Ameaças a Trump aumentam durante cerimônia
No mesmo momento, do outro lado do mundo, em Washington, D.C., o presidente americano discursava durante as celebrações do aniversário de 250 anos da independência dos Estados Unidos.
“Tivemos um sucesso estrondoso”, declarou Trump sobre as forças militares americanas. “Olhem para a Venezuela, olhem para o Irã, nós os varremos do mapa junto com suas forças militares.”
O funeral deste domingo atraiu um público significativamente maior que o do dia anterior. Enlutados vestidos de preto caminharam até o local carregando faixas e bandeiras em homenagem a Khamenei, além de cartazes pedindo a morte de Trump.
“Vim aqui para gritar e exigir vingança”, disse Gholamreza Sabooni, de 29 anos, funcionário de uma mercearia. “Eles mataram o nosso imã, nós deveríamos matar o líder deles, Trump.”
Autoridades federais dos EUA monitoram há anos as ameaças iranianas contra Trump e outros integrantes de seu governo. A hostilidade vem desde a ordem dada por Trump, em 2020, para assassinar o general Qassem Soleimani que, na ocasião, liderava a Força Quds. O Irã negou repetidamente uma conspiração para matar Trump, embora peças publicitárias em jornais e canais de linha-dura sugiram que o presidente americano estaria há tempos na mira de Teerã.
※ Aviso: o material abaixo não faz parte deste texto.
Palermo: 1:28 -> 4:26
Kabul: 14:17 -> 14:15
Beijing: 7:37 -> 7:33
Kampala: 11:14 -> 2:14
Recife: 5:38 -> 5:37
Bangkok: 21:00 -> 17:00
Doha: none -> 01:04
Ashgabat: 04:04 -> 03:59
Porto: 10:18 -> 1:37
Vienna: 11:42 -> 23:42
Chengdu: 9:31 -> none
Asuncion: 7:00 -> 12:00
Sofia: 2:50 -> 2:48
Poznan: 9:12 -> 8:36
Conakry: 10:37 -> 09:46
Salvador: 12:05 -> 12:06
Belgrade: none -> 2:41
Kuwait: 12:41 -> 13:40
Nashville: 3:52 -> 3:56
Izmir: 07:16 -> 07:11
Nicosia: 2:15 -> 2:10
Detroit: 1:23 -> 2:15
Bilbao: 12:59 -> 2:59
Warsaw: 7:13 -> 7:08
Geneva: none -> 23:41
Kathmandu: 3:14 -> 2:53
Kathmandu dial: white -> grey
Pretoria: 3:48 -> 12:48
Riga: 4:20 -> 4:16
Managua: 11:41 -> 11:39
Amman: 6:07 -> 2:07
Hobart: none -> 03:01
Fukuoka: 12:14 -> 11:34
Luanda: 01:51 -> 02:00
Trump, por sua vez, fez diversas declarações em tom de ameaça ao Irã durante a guerra, como a em que mencionava que “uma civilização inteira morreria para nunca mais ser ressucitada”.
Cerimônias adiam negociações com os EUA
O corpo de Khamenei será transportado para cidades no Irã e no vizinho Iraque. As autoridades planejam conduzir o caixão do líder e de outras vítimas pelas ruas de Teerã nesta segunda-feira. O governo bloqueou ruas, fechou o espaço aéreo e suspendeu as atividades cotidianas devido ao luto oficial, encerrado somente na quinta-feira com o sepultamento no santuário do imã Reza, em Mashhad, cidade natal de Khamenei.
As autoridades não divulgaram estimativas oficiais de público para os eventos de sábado e domingo. Outras cidades do Irã também realizaram cerimônias fúnebres.
“Nossa política externa não deve ser conduzida de maneira que permita que o sangue de nosso líder martirizado seja desonrado, abrindo caminho para que outros países façam o que bem entendam sem uma resposta firme do nosso governo e do nosso sistema diplomático”, afirmou o iraniano Mohammad Reza Sharifi durante a cerimônia.